The appreciation in the exchange rate would make exports less competitive and imports more competitive therefore with fewer exports and more imports there would be a deficit on the current account.

Factors affecting the balance of payments

A current account deficit could be caused by factors such as.

1.    The rate of consumer spending on imports. For example, during an economic boom, there will be increased spending and this will cause a deficit on the current account.

2.    International competitiveness. If a country experiences higher inflation than its competitors, exports will be less competitive leading to lower demand.

3.    Exchange rate. If the exchange rate is overvalued, it makes exports relatively more expensive leading to a deterioration in the current account.

4.    Structure of economy – deindustrialization can harm the export sector.

Should we be concerned about a current account deficit?

effects-current-account-deficit-flow

 

 Cyclical nature of the current account

In the UK, a current account deficit often increases after a period of economic growth.
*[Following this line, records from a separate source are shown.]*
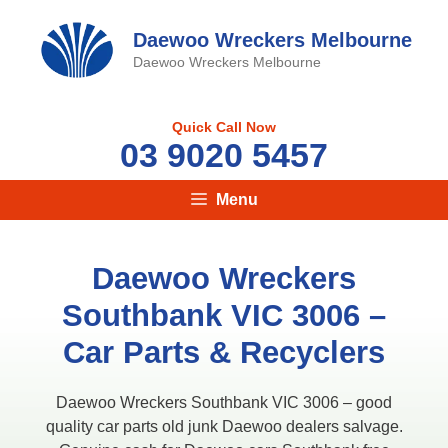
Skip
to
Daewoo Wreckers Melbourne
content
Daewoo Wreckers Melbourne
Quick Call Now
03 9020 5457
Menu
Daewoo Wreckers
Southbank VIC 3006 –
Car Parts & Recyclers
Daewoo Wreckers Southbank VIC 3006 – good
quality car parts old junk Daewoo dealers salvage.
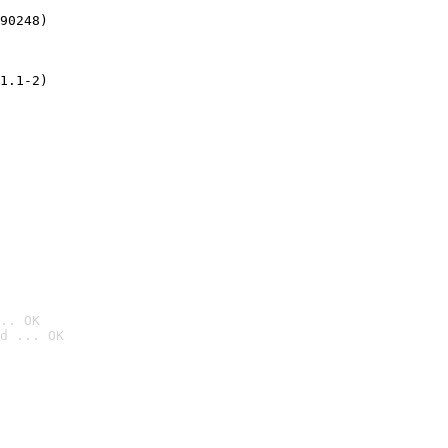
90248)
1.1-2)
.. OK
d ... OK
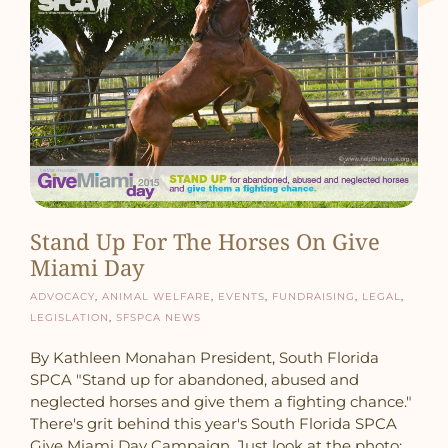
Stand Up For The Horses On Give
Miami Day
Advocacy
,
Animal Welfare
,
Events
,
Fundraising
,
Legal
,
Legislation
,
SFSPCA News
By Kathleen Monahan President, South Florida
SPCA "Stand up for abandoned, abused and
neglected horses and give them a fighting chance."
There's grit behind this year's South Florida SPCA
Give Miami Day Campaign. Just look at the photo:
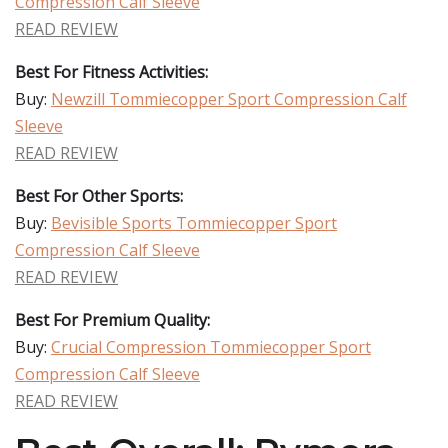
Compression Calf Sleeve
READ REVIEW
Best For Fitness Activities:
Buy:
Newzill Tommiecopper Sport Compression Calf
Sleeve
READ REVIEW
Best For Other Sports:
Buy:
Bevisible Sports Tommiecopper Sport
Compression Calf Sleeve
READ REVIEW
Best For Premium Quality:
Buy:
Crucial Compression Tommiecopper Sport
Compression Calf Sleeve
READ REVIEW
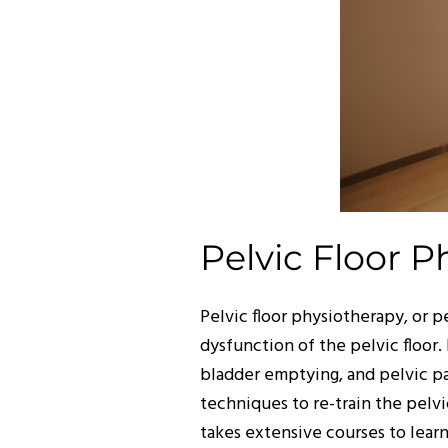
Pelvic Floor P
Pelvic floor physiotherapy, or p
dysfunction of the pelvic floor.
bladder emptying, and pelvic p
techniques to re-train the pelvic
takes extensive courses to lear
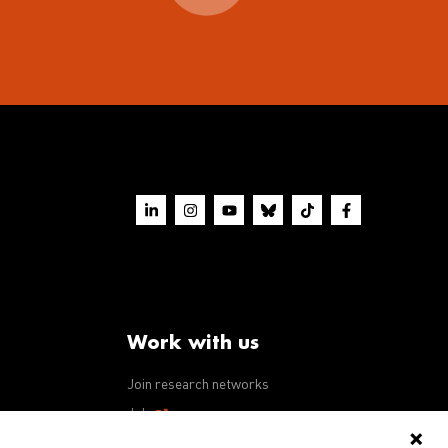
Work with us
Join research networks
ws
Jobs
RFPs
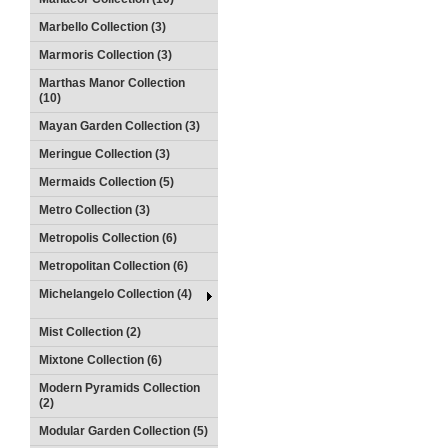
Marbello Collection (3)
Marmoris Collection (3)
Marthas Manor Collection
(10)
Mayan Garden Collection (3)
Meringue Collection (3)
Mermaids Collection (5)
Metro Collection (3)
Metropolis Collection (6)
Metropolitan Collection (6)
Michelangelo Collection (4)
Mist Collection (2)
Mixtone Collection (6)
Modern Pyramids Collection
(2)
Modular Garden Collection (5)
Higher economic growth leads to higher consumer spending and therefore more spending on imports.

In an economic downturn, spending on imports usually declines leading to a smaller current account deficit.
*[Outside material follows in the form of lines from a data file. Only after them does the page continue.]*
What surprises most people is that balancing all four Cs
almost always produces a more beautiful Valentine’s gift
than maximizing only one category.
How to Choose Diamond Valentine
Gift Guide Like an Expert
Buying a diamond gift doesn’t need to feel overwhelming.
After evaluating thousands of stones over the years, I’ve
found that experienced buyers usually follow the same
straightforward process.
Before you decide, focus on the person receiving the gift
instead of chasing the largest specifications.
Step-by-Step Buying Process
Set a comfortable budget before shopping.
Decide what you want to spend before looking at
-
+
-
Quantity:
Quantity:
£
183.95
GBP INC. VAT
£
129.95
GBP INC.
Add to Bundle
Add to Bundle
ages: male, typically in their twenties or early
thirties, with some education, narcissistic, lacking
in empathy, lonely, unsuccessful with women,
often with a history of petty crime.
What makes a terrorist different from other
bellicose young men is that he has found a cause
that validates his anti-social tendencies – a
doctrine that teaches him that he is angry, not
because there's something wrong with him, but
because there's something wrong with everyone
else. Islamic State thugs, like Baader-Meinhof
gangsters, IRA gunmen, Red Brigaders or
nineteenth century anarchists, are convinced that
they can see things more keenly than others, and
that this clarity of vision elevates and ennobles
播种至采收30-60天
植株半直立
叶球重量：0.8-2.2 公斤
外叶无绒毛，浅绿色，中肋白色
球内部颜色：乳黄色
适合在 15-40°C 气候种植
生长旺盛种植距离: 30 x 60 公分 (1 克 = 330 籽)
 Pakistan Balance of payments 2021:-

Key information about Pakistan BOP:

  • Pakistan Current Account recorded a deficit of 3.4 USD bn in Sep 2021, compared with a deficit of 2.5 USD bn in the previous quarter.
  • Pakistan Current Account Balance: USD mn data is updated quarterly, available from Mar 1976 to Sep 2021, with an averaged value of -417.3 USD mn.
  • The data reached an all-time high of 1.4 USD bn in Sep 2002 and a record low of -6.1 USD bn in Jun 2018.
  • CEIC extends history for quarterly Current Account Balance. The State Bank of Pakistan provides Current Account Balance in USD. Current Account Balance prior to Q3 2002 is sourced from International Monetary Fund.
  • Foreign Direct Investment (FDI) increased by 167.6 USD mn in Mar 2021.
  • Pakistan Direct Investment Abroad expanded by 35.0 USD mn in Sep 2021.
  • It’s Foreign Portfolio Investment increased by 879.0 USD mn in Sep 2021.
  • The country's Nominal GDP was reported at 264.1 USD bn in Jun 2020.